> [About this task]: Word for word, write the records out again, but omit each picture.

[Opening Extracted records section]

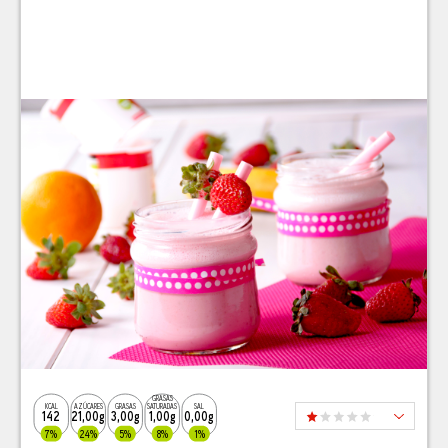
GRASAS
KCAL
AZÚCARES
GRASAS
SATURADAS
SAL
142
21,00g
3,00g
1,00g
0,00g
7%
24%
5%
8%
1%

[Closing Extracted records section]

> [The completed task]:
GRASAS
KCAL
AZÚCARES
GRASAS
SATURADAS
SAL
142
21,00g
3,00g
1,00g
0,00g
7%
24%
5%
8%
1%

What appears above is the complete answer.